Reid contends that thus far, we have treated healthcare as a commodity…one which we don’t want to be forced to buy for those who can’t afford it, anymore than we’d buy them a refrigerator or a big screen tv. But, he says, if we believed that adequate health care is a basic human right without regard to ability to pay, then we could construct a system to provide it without lowering quality and raising costs. He is sure about this for one reason: every other wealthy democracy is the world has already done it. “Countries that are just as comitted as we are to equal opportunity, individual liberty, and the free market have concluded that everybody has a right to health care, and they provide it.”
President Obama made a statement with which I disagree when he spoke to Congress on the subject.
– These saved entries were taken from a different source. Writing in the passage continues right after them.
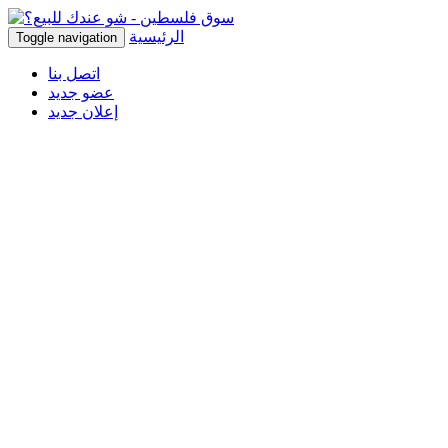
الرئيسية
Toggle navigation
اتصل بنا
عضو جديد
إعلان جديد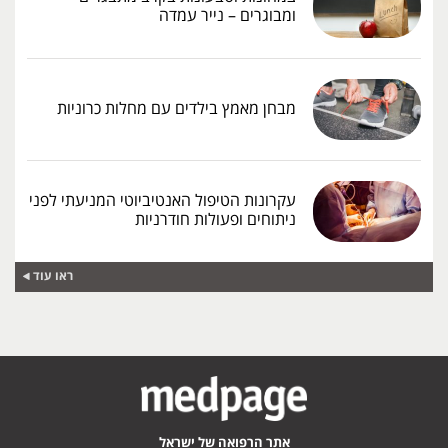
ומבוגרים – נייר עמדה
מבחן מאמץ בילדים עם מחלות כרוניות
עקרונות הטיפול האנטיביוטי המניעתי לפני
ניתוחים ופעולות חודרניות
ראו עוד
אתר הרפואה של ישראל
He said that our “American character” should move us to make health care available to all (large-heartedness, concern and regard for the plight of others, our ability to stand in other people’s shoes). I disagree, because in view of our claim to be a “Christian” nation, our motivation should be our determination to follow Jesus and his dictum to “be compassionate, as God is compassionate,” rather than our Americanism.
It’s disturbing to me that the most vocal forms of Christianity among us seem to be the least in favor of health care for everyone. Anyone else see that as a contradiction?
I’m a little surprised there were no replies to this one. I just have two questions for those that believe healthcare is not a human right: Who falls into the category of being undeserving of healthcare? You?
Jesus didn’t pass over the sick and the poor. He healed them. I bet he wouldn’t complain about pitching in on an assistance program. Since I can’t perform miracles, I’m for a fair healthcare program…even if I need to throw in a few pennies.